Hey there, my name is Tracey. I’m the editor-in-chief here at Rural Sprout.

Many of our readers already know me from our popular Sunday newsletters. (You are signed up for our newsletters, right?) Each Sunday, I send a friendly missive from my neck of the woods in Pennsylvania. It’s a bit like sitting on the front porch with a friend, discussing our gardens over a cup of tea.

Originally from upstate NY, I’m now an honorary Pennsylvanian, having lived here for the past 18 years.

I grew up spending weekends on my dad’s off-the-grid homestead, where I spent much of my childhood roaming the woods and getting my hands dirty.

I learned how to do things most little kids haven’t done in over a century.

Whether it was pressing apples in the fall for homemade cider, trudging through the early spring snows of upstate NY to tap trees for maple syrup, or canning everything that grew in the garden in the summer - there were always new adventures with each season.

As an adult, I continue to draw on the skills I learned as a kid.

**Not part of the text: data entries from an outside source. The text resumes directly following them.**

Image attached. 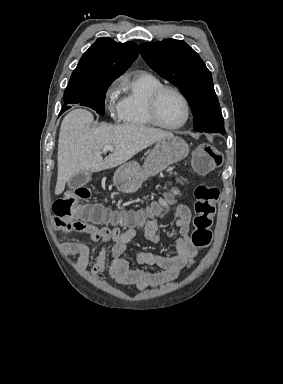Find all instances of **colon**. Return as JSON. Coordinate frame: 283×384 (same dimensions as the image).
Segmentation results:
<instances>
[{
  "label": "colon",
  "instance_id": "1",
  "mask_svg": "<svg viewBox=\"0 0 283 384\" xmlns=\"http://www.w3.org/2000/svg\"><path fill=\"white\" fill-rule=\"evenodd\" d=\"M222 157L216 148L203 143L194 151V168L197 173L206 174L221 163ZM89 188H77L65 193L64 197L56 200L53 212L57 218L67 223L91 221L93 223H110L133 227L144 223L145 215L136 212L112 213L100 206H84L81 203L90 197ZM195 217L194 231L191 236L197 248L207 247L212 239L211 227L216 214V205L220 190L216 185H199L194 191Z\"/></svg>",
  "mask_w": 283,
  "mask_h": 384
}]
</instances>
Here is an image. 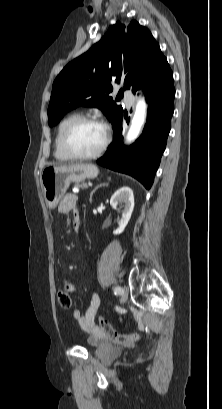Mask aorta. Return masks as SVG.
<instances>
[{
    "mask_svg": "<svg viewBox=\"0 0 222 409\" xmlns=\"http://www.w3.org/2000/svg\"><path fill=\"white\" fill-rule=\"evenodd\" d=\"M146 110L147 106L144 100L139 101L136 105V110L131 121V126L126 136L127 143H132L140 135L146 119Z\"/></svg>",
    "mask_w": 222,
    "mask_h": 409,
    "instance_id": "762f6f07",
    "label": "aorta"
}]
</instances>
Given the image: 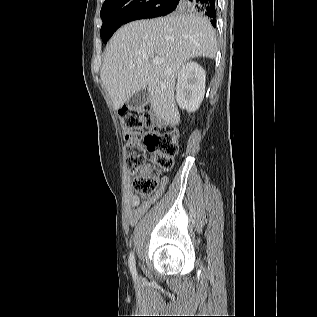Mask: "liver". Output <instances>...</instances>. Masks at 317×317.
Returning <instances> with one entry per match:
<instances>
[{
    "label": "liver",
    "mask_w": 317,
    "mask_h": 317,
    "mask_svg": "<svg viewBox=\"0 0 317 317\" xmlns=\"http://www.w3.org/2000/svg\"><path fill=\"white\" fill-rule=\"evenodd\" d=\"M217 49L210 21L199 14L134 21L110 39L100 77L116 110L147 88L155 115L174 126L180 122L174 99L178 73L191 58L213 59ZM155 58L159 65L152 64Z\"/></svg>",
    "instance_id": "6515ba94"
}]
</instances>
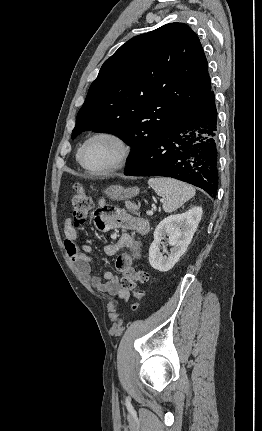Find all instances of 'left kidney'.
Instances as JSON below:
<instances>
[{
	"label": "left kidney",
	"mask_w": 262,
	"mask_h": 431,
	"mask_svg": "<svg viewBox=\"0 0 262 431\" xmlns=\"http://www.w3.org/2000/svg\"><path fill=\"white\" fill-rule=\"evenodd\" d=\"M202 217V208L194 207L163 219L154 231V241L149 248L150 265L161 272L169 271L186 252ZM166 236L172 246L168 256L160 252V243ZM166 252V251H165Z\"/></svg>",
	"instance_id": "1"
}]
</instances>
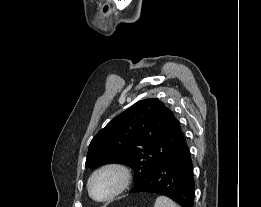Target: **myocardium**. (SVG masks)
Masks as SVG:
<instances>
[{
    "mask_svg": "<svg viewBox=\"0 0 261 207\" xmlns=\"http://www.w3.org/2000/svg\"><path fill=\"white\" fill-rule=\"evenodd\" d=\"M104 172H112L116 174L119 178V182L116 189L108 197L103 199H98L92 193V182L96 176ZM130 181H131V173L126 166L118 163L105 164L99 167L98 169H96L89 177L87 183L88 193L94 201L98 203H106L113 200L121 193H123L128 188Z\"/></svg>",
    "mask_w": 261,
    "mask_h": 207,
    "instance_id": "obj_1",
    "label": "myocardium"
}]
</instances>
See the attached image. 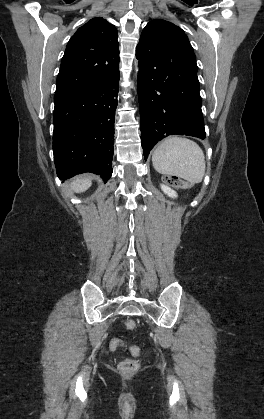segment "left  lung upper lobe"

I love my Wi-Fi and knowing pizza is only a phone call away. And I’m okay with never revisiting the adventure that is using an outhouse in the middle of January.

These days, I tend to be almost a homesteader.

I take an eclectic approach to homesteading, utilizing modern convenience where I want and choosing the rustic ways of my childhood as they suit me.

I’m a firm believer in self-sufficiency, no matter where you live, and the power and pride that comes from doing something for yourself.

I’ve always had a garden, even when the only space available was the roof of my apartment building. I’ve been knitting since age seven, and I spin and dye my own wool as well. If you can ferment it, it’s probably in my pantry or on my kitchen counter. And I can’t go more than a few days without a trip into the woods looking for mushrooms, edible plants, or the sound of the wind in the trees.